Being a small business owner myself I often communicate latest and greatest of IT achievements to my fellow small business owners who aren’t as tech savvy. Since the latest hype seem to be the cloud, I am genuinely interested in feedback of people who are not on Twitter/Facebook/LinkedIn, but who are small business owners none the less. With all the hyped up trends of running your business off your favorite Blackberry/iPhone/PDA we, the tech guys, tend to forget about other entrepreneurs.
So I went around my own clients as well as their friends – whoever happened to be a small business owner had a chance to respond. The question I was asking is simple – how would you be able to benefit from the cloud services in your current set of operations. Plain English version: we are not changing the infrastructure of the business, we’re just trying to see what cloud services would be helpful to the business as it is.
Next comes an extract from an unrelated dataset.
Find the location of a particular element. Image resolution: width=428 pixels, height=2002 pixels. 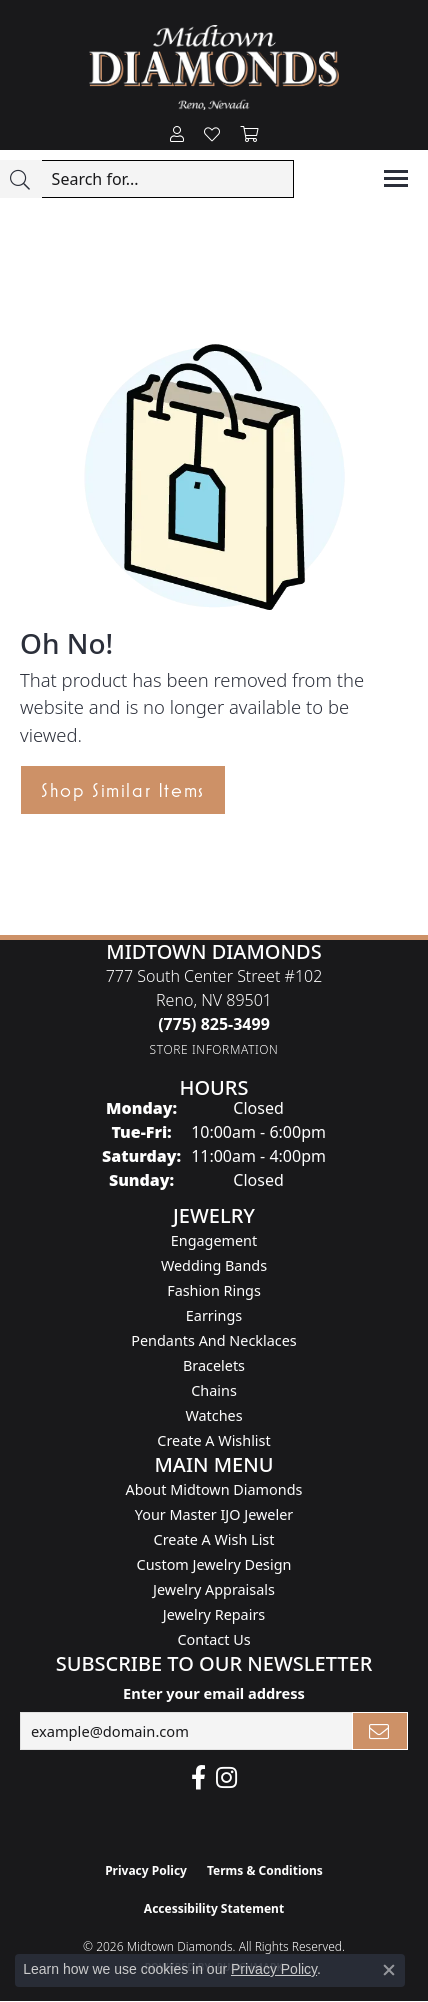

Create a Wishlist [menuitem] is located at coordinates (213, 1440).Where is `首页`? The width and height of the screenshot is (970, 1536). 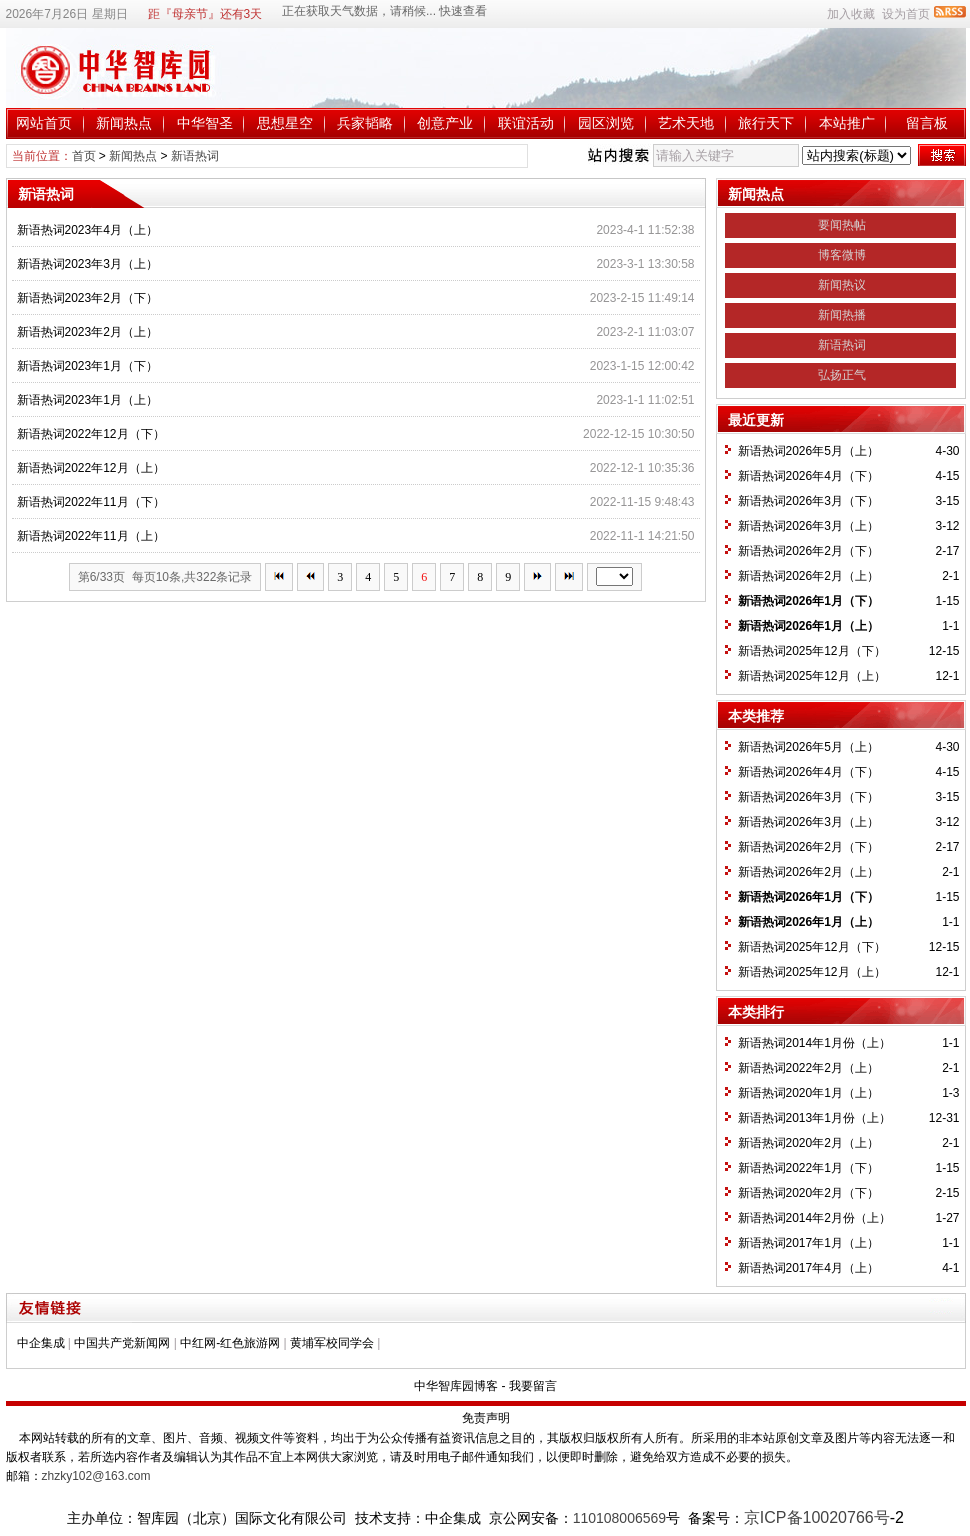
首页 is located at coordinates (84, 156).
The responses I got were surprising – to say the least. None of the business owners would trust cloud or any other internet service with any kind of critical part of their operations. Why? Because their internet connectivity is NOT 100% reliable. Why? Because their operations are mostly based on offline interaction.Why? Because their internet connectivity is not 100% reliable. See the pattern?
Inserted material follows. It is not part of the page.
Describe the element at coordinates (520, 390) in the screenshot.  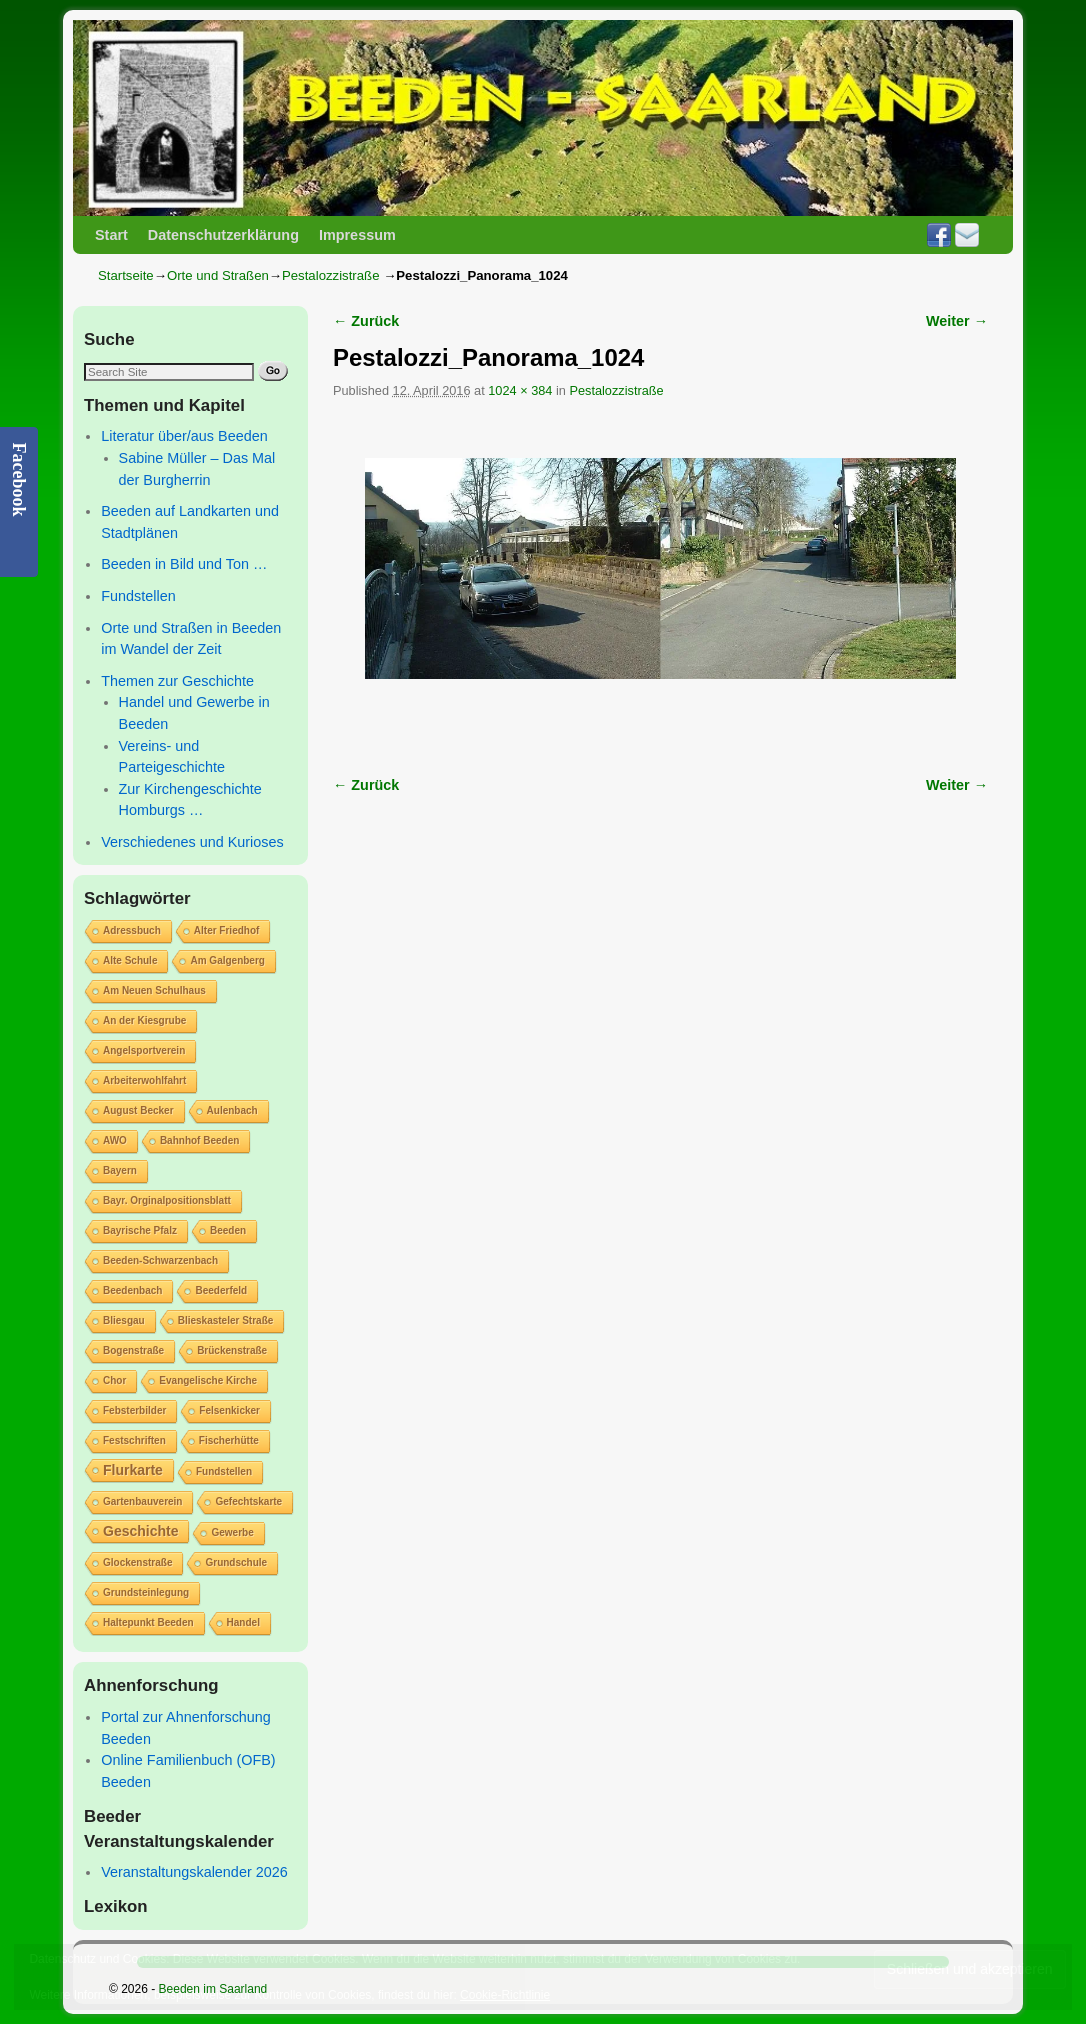
I see `1024 × 384` at that location.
It makes little sense for a small business to justify paying for SLA-backed lines like T1, T3 which are a lot more expensive while providing significantly lower speeds compared to general consumer-grade connections (like cable or FiOS). Yes, they do use internet for job-related tasks – like downloading forms and brochures, doing competition and marketing research, advertising and so on. However, none of them could justify purchasing a dedicated commercial-grade internet connection for what they are being offered. Which means – business cannot rely 100% on their stuff being available online. Therefore – no cloud services.
It just boils down to this – we are not connected enough to use cloud services. Yes, a few of us live off their smart phones. If pushed hard enough I guess I could do away with any of my smart phones – if I am on the go (although I do lug my X61s pretty much always these days). But for the rest of small business owners I had a chance to talk to – this is not an option. Contacts must be local. List of clients, leads, price lists, suppliers, data backups – everything must be local and available offline. The longest shot I’ve seen to a mobility so far – is a take-home laptop that is synchronizing everything daily.
So while I am happy to see new cloud services every day, I guess the more important question to ask – before asking which cloud service could benefit your business – is this: are you connection good enough to rely on cloud services? Chances are – you still must keep an actual copy locally. Just in case.
One reply on “Small Business On The Cloud? Not There Yet!”
Hey, Zealous. It probably also comes down to newer businesses vs. older businesses. I’m willing to bet new businesses are going to be more tech savy because new technologies are often the cheapest way to start while older businesses need to change too much of what they already do to switch to a more tech oriented operation.